Training Custom models with Vision AI Service

Vision AI Service doesn’t limit users to prebuilt models only, but offers users to create their own models for image classification or object recognition. 

So, let’s step into a non-AI developer shoes and let’s create a Vision AI Model on our own and let’s asume we haven’t got a clue how to code in Python and how to train a ML model. 

Let’s assume we’ve got a library of images which we would use for our image classification exercise. In this case there are two tasks in this exercise. First, we need to label our images, basically we need to tell the machine what is on the picture and then we need to run classification algorithm to train the model. Once done, we can test how it works. It should be too complicated, right? 

Indeed, this is really very straight forward. Let’s take a closer look.

Data Labeling

Data Labeling is another OCI based service that can be used for building labeled data sets. 

In case of images, we need to assign a label to an image, which describes the image and classifies it. Or using same service, we can annotate parts of images and again tell the system what is that particular part of an image. For example, a wheel as a part of the car in the picture.

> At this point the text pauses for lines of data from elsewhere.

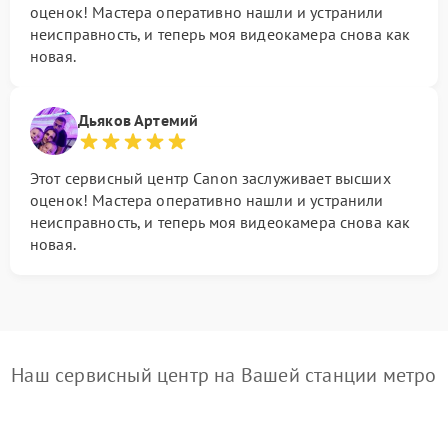
оценок! Мастера оперативно нашли и устранили
неисправность, и теперь моя видеокамера снова как
новая.
Дьяков Артемий
Этот сервисный центр Canon заслуживает высших
оценок! Мастера оперативно нашли и устранили
неисправность, и теперь моя видеокамера снова как
новая.
Наш сервисный центр на Вашей станции метро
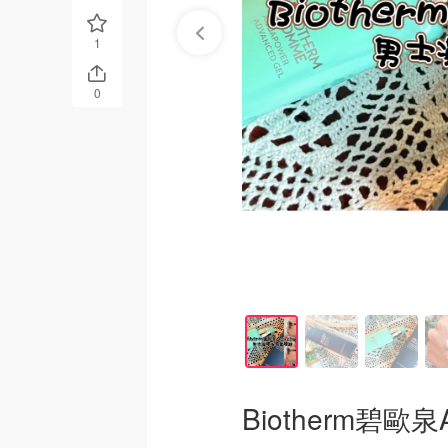
1
0
Biotherm碧歐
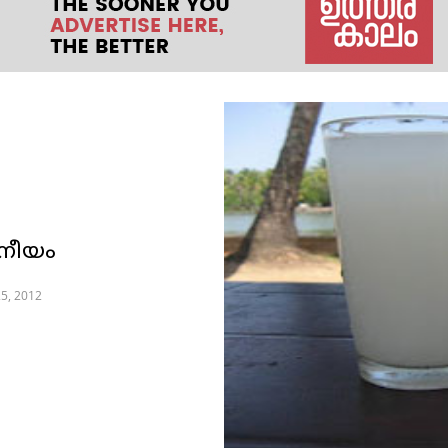
പാനീയം
5, 2012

In our first example, we will heavily simplify things. We will begin our journey with rather small dataset which, in start we know, probably won’t give us good results. However, in order to illustrate the use of services, it will be quite sufficient.

We’ll begin with the famous Dogs vs. Cats dataset (source: https://www.kaggle.com/competitions/dogs-vs-cats/data).

All images will be stored on Object Storage, so we need to create a new bucket in Object Storage. As already mentioned, we will use extremely simplified dataset of only 30 dogs and 30 cats.

Now that the bucket is created, we can proceed with Dataset creation. 

In the 2nd step we add files and labels. In our case we have already uploaded files into the Dogs_vs_Cats bucket, therefore we just need to point to that particular bucket …

… and define labels that we will use:

Once labels are added to the list, creation process begins. One can track its progress in a bar:

When dataset is created and process completes, dataset Status is set to Active.

We can now start labeling process. 

It is very simple to begin labeling. Just click on a picture to open Add Labels utility and assign a label to image.

In the example above, we have cat (actually 2 cats) in image, hence we choose label Cat. And we repeat this for all of our images of cats and dogs.

Custom Model Training

We have our data set ready. So we can return back to Vision AI and start creating a new custom Dog/Cat Classification model.

To start with, a new project is created …


… and within a new project, a new model needs to be created as well. Creating and training a new model takes three steps.

The first step is to choose model type to train. In our case we will create an image classification model that will try to classify images into two groups, the dogs and the cats.

In this same step we need to choose a training data set. We will use dataset we just label using Data Labeling Service.

When we define the training data set, we need to name the model and select training duration. 

In the last step review the settings and click Create and Train. Model training might run up to 24 hours (if selected).

So, we just need to wait.

Review and Test the Model

When model is trained, General information and Training metrics are displayed … 

… and it can be instantly used.


Conclusion

With this simple example we have seen that it is relatively easy to create and train (in this case) classification model to classify images. Of course, the data set we used in example was too small to get better results, however with larger data sets and longer time to train (I chose only 1 hour) I expect better performance. 

But what we also learned is that the most time consuming step of the exercise is data labeling. This process is manual and can not be done in one bulk operation … unless it is done programmatically, but that required programming skills which are usually not the skills of the business user. 

After all, this is a service, which is meant to be used instantly, out-of-the-box, without major coding exercise, by some business type of a user. 

Anyway, we will take a closer look at “programming" data labeling case in one of the next blog posts.